WIRB

Level Plains, Alabama; United States;
- Broadcast area: Wiregrass Region
- Frequency: 1490 kHz
- Branding: Digital 1490

Programming
- Format: Urban oldies, talk

Ownership
- Owner: Arik Lev; (Fabiola Lev and Arik Lev, G.P.);

History
- First air date: 2006; 19 years ago
- Last air date: January 2024; 1 year ago
- Call sign meaning: Wiregrass or "Wiregrass Rhythm & Blues"

Technical information
- Licensing authority: FCC
- Facility ID: 129516
- Class: C
- Power: 1,000 watts
- Transmitter coordinates: 31°17′58.6″N 85°47′25.8″W﻿ / ﻿31.299611°N 85.790500°W

Links
- Public license information: Public file; LMS;
- Website: www.digital1490am.com

= WIRB =

WIRB (1490 AM) was a radio station licensed to serve Level Plains, Alabama, United States, a suburb of Dothan, Alabama. The station was owned by Fabiola Lev and Arik Lev, G.P.

==Programming==
Digital 1490 WIRB broadcast a classic soul/R&B, talk and sports format.

==History==
This station received its original license from the Federal Communications Commission (FCC) on December 11, 2006.
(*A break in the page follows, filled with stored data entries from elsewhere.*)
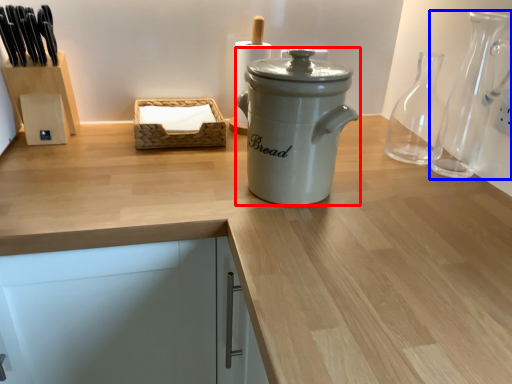 Question: Among these objects, which one is nearest to the camera, kitchen appliance (highlighted by a red box) or glass vase (highlighted by a blue box)?

Choices:
 (A) kitchen appliance
 (B) glass vase

Answer: (A) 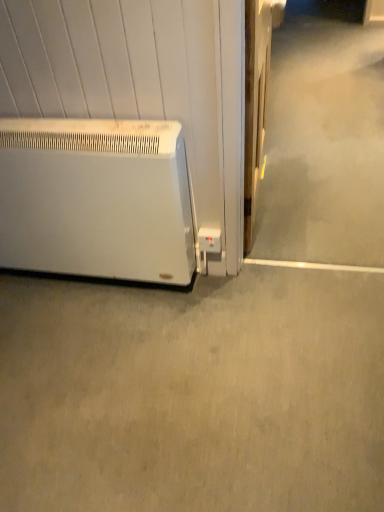 Question: Is white matte heater at lower left positioned behind gray matte concrete at lower left?

Choices:
 (A) no
 (B) yes

Answer: (B)

Question: Is white matte heater at lower left looking in the opposite direction of gray matte concrete at lower left?

Choices:
 (A) no
 (B) yes

Answer: (A)

Question: Does white matte heater at lower left appear on the left side of gray matte concrete at lower left?

Choices:
 (A) yes
 (B) no

Answer: (A)

Question: Does white matte heater at lower left have a lesser width compared to gray matte concrete at lower left?

Choices:
 (A) no
 (B) yes

Answer: (B)

Question: Does white matte heater at lower left have a greater height compared to gray matte concrete at lower left?

Choices:
 (A) no
 (B) yes

Answer: (B)

Question: From a real-world perspective, is white matte heater at lower left below gray matte concrete at lower left?

Choices:
 (A) no
 (B) yes

Answer: (A)

Question: From the image's perspective, does gray matte concrete at lower left appear lower than white matte heater at lower left?

Choices:
 (A) no
 (B) yes

Answer: (B)

Question: Is gray matte concrete at lower left positioned far away from white matte heater at lower left?

Choices:
 (A) no
 (B) yes

Answer: (A)

Question: Is gray matte concrete at lower left in front of white matte heater at lower left?

Choices:
 (A) yes
 (B) no

Answer: (A)

Question: Is gray matte concrete at lower left taller than white matte heater at lower left?

Choices:
 (A) yes
 (B) no

Answer: (B)

Question: Could you tell me if gray matte concrete at lower left is turned towards white matte heater at lower left?

Choices:
 (A) yes
 (B) no

Answer: (B)

Question: Is gray matte concrete at lower left shorter than white matte heater at lower left?

Choices:
 (A) yes
 (B) no

Answer: (A)

Question: Is point (213, 398) closer or farther from the camera than point (125, 263)?

Choices:
 (A) farther
 (B) closer

Answer: (B) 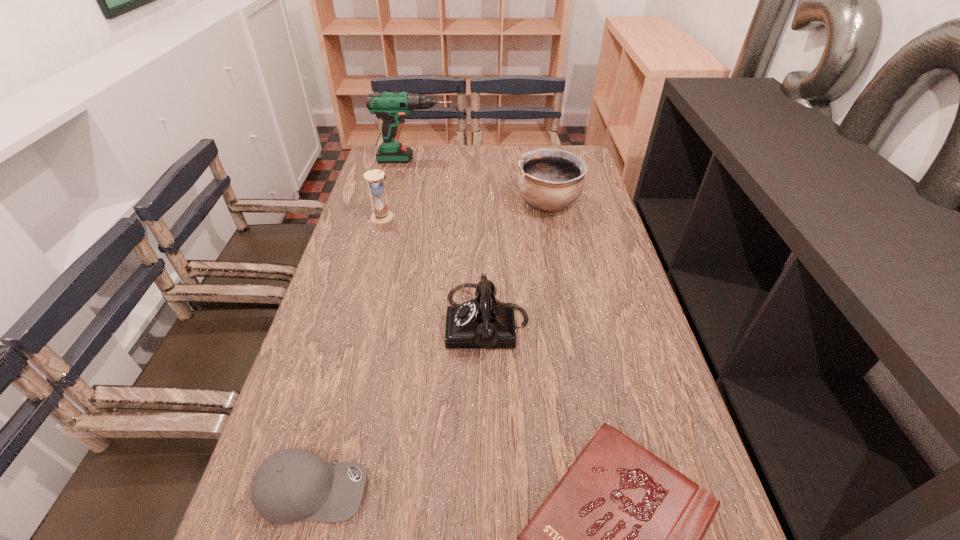 This screenshot has height=540, width=960. Identify the location of blank space located 0.090m on the dial of the fourth farthest object. (410, 323).

At what (x,y) coordinates should I click in order to perform the action: click on vacant area situated on the dial of the fourth farthest object. Please return your answer as a coordinate pair (x, y). The image size is (960, 540). Looking at the image, I should click on (372, 323).

Find the location of a particular element. The width and height of the screenshot is (960, 540). free space located on the dial of the fourth farthest object is located at coordinates (401, 323).

What are the coordinates of `vacant space situated on the front brim of the fifth tallest object` in the screenshot? It's located at (456, 490).

The width and height of the screenshot is (960, 540). I want to click on object located at the far edge, so click(392, 106).

Identify the location of drill at the left edge. (392, 106).

I want to click on hourglass at the left edge, so click(375, 178).

At what (x,y) coordinates should I click in order to perform the action: click on baseball cap that is at the left edge. Please return your answer as a coordinate pair (x, y). The width and height of the screenshot is (960, 540). Looking at the image, I should click on (291, 485).

At what (x,y) coordinates should I click in order to perform the action: click on object present at the right edge. Please return your answer as a coordinate pair (x, y). This screenshot has height=540, width=960. Looking at the image, I should click on (548, 179).

Identify the location of object present at the far left corner. (392, 106). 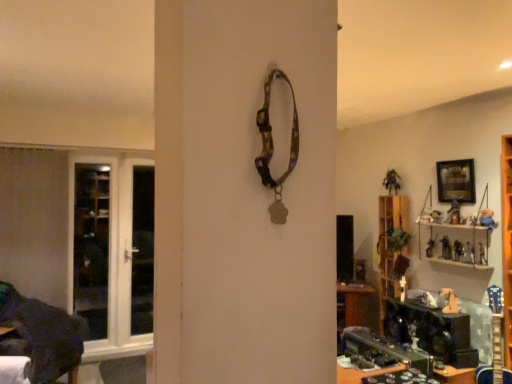 Question: Considering the relative sizes of wooden framed picture at upper right and transparent glass screen door at left in the image provided, is wooden framed picture at upper right bigger than transparent glass screen door at left?

Choices:
 (A) yes
 (B) no

Answer: (B)

Question: From a real-world perspective, is wooden framed picture at upper right positioned over transparent glass screen door at left based on gravity?

Choices:
 (A) no
 (B) yes

Answer: (B)

Question: Considering the relative positions of wooden framed picture at upper right and transparent glass screen door at left in the image provided, is wooden framed picture at upper right to the left of transparent glass screen door at left from the viewer's perspective?

Choices:
 (A) yes
 (B) no

Answer: (B)

Question: Is wooden framed picture at upper right shorter than transparent glass screen door at left?

Choices:
 (A) yes
 (B) no

Answer: (A)

Question: Does wooden framed picture at upper right have a smaller size compared to transparent glass screen door at left?

Choices:
 (A) no
 (B) yes

Answer: (B)

Question: Is wooden framed picture at upper right at the right side of transparent glass screen door at left?

Choices:
 (A) no
 (B) yes

Answer: (B)

Question: Considering the relative sizes of wooden framed picture at upper right and wooden shelf at right in the image provided, is wooden framed picture at upper right taller than wooden shelf at right?

Choices:
 (A) no
 (B) yes

Answer: (A)

Question: Does wooden framed picture at upper right contain wooden shelf at right?

Choices:
 (A) yes
 (B) no

Answer: (B)

Question: Can we say wooden framed picture at upper right lies outside wooden shelf at right?

Choices:
 (A) yes
 (B) no

Answer: (B)

Question: Does wooden framed picture at upper right appear on the left side of wooden shelf at right?

Choices:
 (A) no
 (B) yes

Answer: (A)

Question: Can you confirm if wooden framed picture at upper right is smaller than wooden shelf at right?

Choices:
 (A) yes
 (B) no

Answer: (A)

Question: Is wooden framed picture at upper right wider than wooden shelf at right?

Choices:
 (A) no
 (B) yes

Answer: (A)

Question: Is wooden shelf at right positioned beyond the bounds of wooden framed picture at upper right?

Choices:
 (A) no
 (B) yes

Answer: (B) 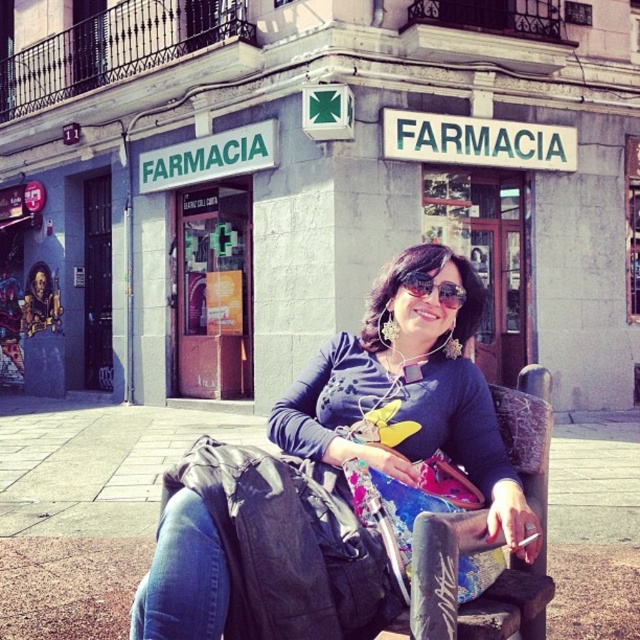 Is denim at lower left thinner than sunglasses at center?

No, denim at lower left is not thinner than sunglasses at center.

What do you see at coordinates (182, 577) in the screenshot?
I see `denim at lower left` at bounding box center [182, 577].

This screenshot has height=640, width=640. What are the coordinates of `denim at lower left` in the screenshot? It's located at (182, 577).

Can you confirm if matte black jacket at center is shorter than denim at lower left?

In fact, matte black jacket at center may be taller than denim at lower left.

Is matte black jacket at center wider than denim at lower left?

Indeed, matte black jacket at center has a greater width compared to denim at lower left.

Locate an element on the screen. matte black jacket at center is located at coordinates pyautogui.click(x=337, y=480).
Co-Licensee Fabiola Lev is the former wife of Arik Lev, with the divorce finalized on May 20, 2019.
According to the license transfer application, Fabiola is 80% owner of the general partnership that purchased the license for $5,000.

As of July 2019, the FCC had not been informed of any change in the ownership structure. Arik Lev stated on the application that he is a citizen of Israel. Non-citizen ownership of American radio licenses is limited to 20%, so he was in compliance with section 310(b) of the FCC rules.

While the FCC approved the license transfer in December 2018, the actual transfer was not completed until June 20, 2019.

In October 2020 WIRB changed their format to classic soul/R&B, talk and sports, branded as "Digital 1490".

The FCC cancelled the station’s license on July 9, 2024. The station had filed to go silent in January, which had been followed by comments to the FCC that WIRB had been off the air for years and its facilities dismantled over a year earlier.

==Unrelated licenses==
This WIRB is unrelated to the WIRB formerly licensed to Enterprise that broadcast at 600 kHz from 1948 to 1988. That station changed its call letters to WLHQ on May 11, 1988, before going off the air for good. It was deleted from the FCC database on May 13, 1992.

This radio station is also unrelated to the television station in Melbourne, Florida, that used the WIRB callsign from May 1, 1992, until February 13, 1998, when it became WOPX.